### GOAL OF THE EXERCISE
Every line containing the word "mandatory" must be pulled from the records.

### THE DATA ###

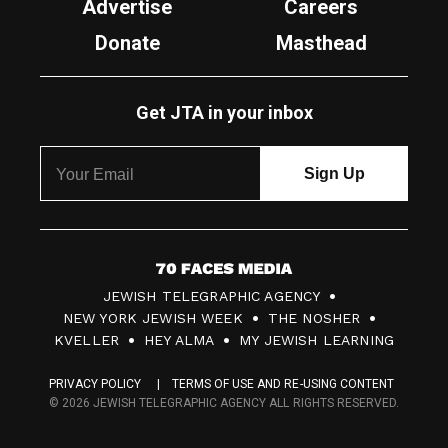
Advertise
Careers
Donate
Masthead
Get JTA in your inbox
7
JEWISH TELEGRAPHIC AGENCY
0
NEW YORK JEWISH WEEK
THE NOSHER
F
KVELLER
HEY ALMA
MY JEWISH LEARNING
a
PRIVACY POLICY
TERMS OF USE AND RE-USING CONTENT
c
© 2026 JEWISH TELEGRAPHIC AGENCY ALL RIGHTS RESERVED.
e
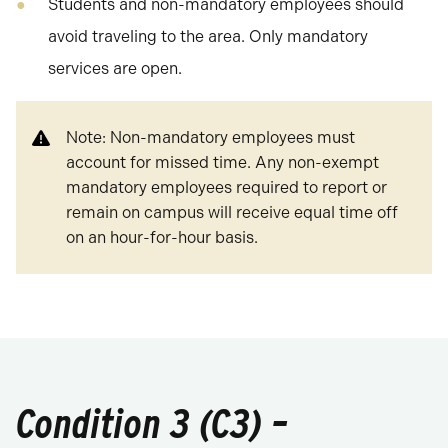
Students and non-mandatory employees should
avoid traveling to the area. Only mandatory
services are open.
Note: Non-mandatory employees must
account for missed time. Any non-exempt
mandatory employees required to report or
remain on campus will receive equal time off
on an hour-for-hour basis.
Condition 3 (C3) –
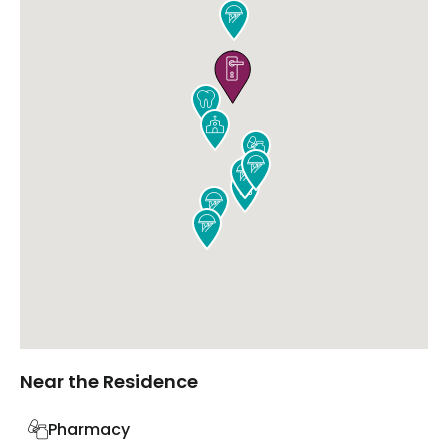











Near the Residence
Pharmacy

###
### THE DATA ###

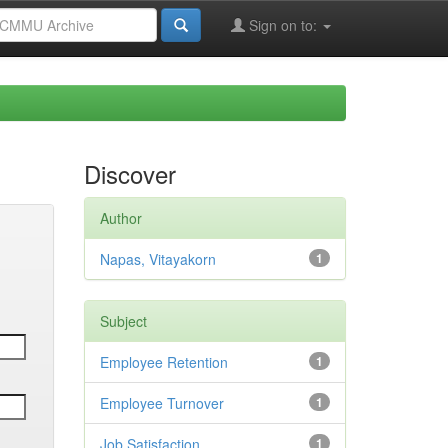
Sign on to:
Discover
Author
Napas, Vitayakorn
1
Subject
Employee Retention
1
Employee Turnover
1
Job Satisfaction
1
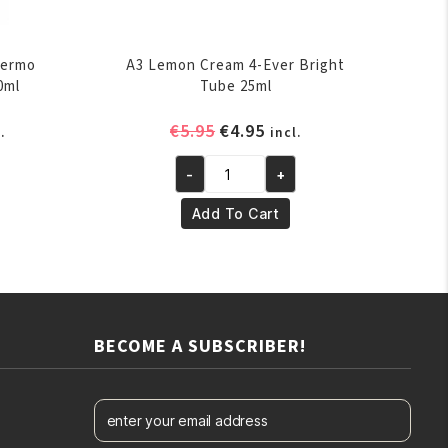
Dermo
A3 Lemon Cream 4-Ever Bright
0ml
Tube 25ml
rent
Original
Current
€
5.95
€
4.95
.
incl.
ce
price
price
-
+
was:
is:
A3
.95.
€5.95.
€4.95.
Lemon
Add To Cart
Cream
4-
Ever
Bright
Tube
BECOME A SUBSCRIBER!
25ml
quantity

###

### REPLY
Students and non-mandatory employees should
avoid traveling to the area. Only mandatory
Note: Non-mandatory employees must
mandatory employees required to report or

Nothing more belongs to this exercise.